In the study of men with metastatic prostate cancer, those who received intermittent therapy reported better erectile function and mental health at first, but after three months there was little difference between the two groups.
Many other studies also show that patients have fewer side effects and enjoy better quality of life during the off-treatment phase of intermittent androgen deprivation. Some research suggests that men may derive certain long-term benefits from scheduled breaks in hormone treatments.
For instance, a few studies offer clues that intermittent therapy might reduce a man’s risk for developing conditions such as heart disease and osteoporosis. However, data to support those claims are limited.
The bottom line
There will undoubtedly be further debate over the benefits of intermittent androgen deprivation. Future research is likely to examine strategies involving different timing and different drugs from those investigated in the New England Journal studies.
For now, however, it’s probably safe to say that this treatment strategy doesn’t prolong survival.
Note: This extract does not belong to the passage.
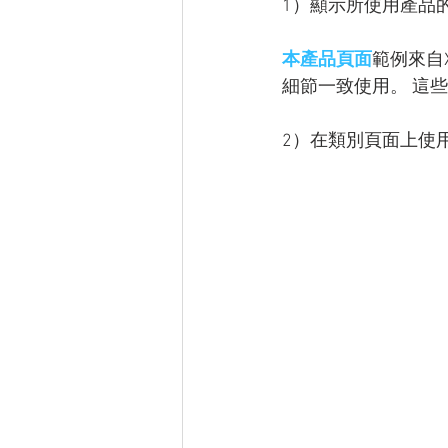
1）顯示所使用產品
本產品頁面
範例來自
細節一致使用。 這
2）在類別頁面上使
For most men with advanced metastatic prostate cancer, continuous therapy is likely to remain the standard of care.
It’s worth noting that there is no consensus regarding the use of androgen deprivation—continuous or intermittent—in men who have had a biochemical recurrence following surgery or radiation.
Studies have shown that it is not uncommon for some men in this situation to live metastasis-free for a decade or more. Thus for men who are at low risk of developing metastatic disease (PSA doubling time after treatment greater than 12 months and a PSA at diagnosis below 10 ng/mL), the risks of hormonal treatment before signs of metastasis may outweigh the benefits.
But for men at high risk of developing metastatic disease (PSADT after treatment less than 9 months and a PSA above 20 ng/mL at diagnosis), androgen deprivation—even intermittent suppression—may be a reasonable option; the latter appears to minimize the side effects of hormone treatment without compromising a man’s chances for survival.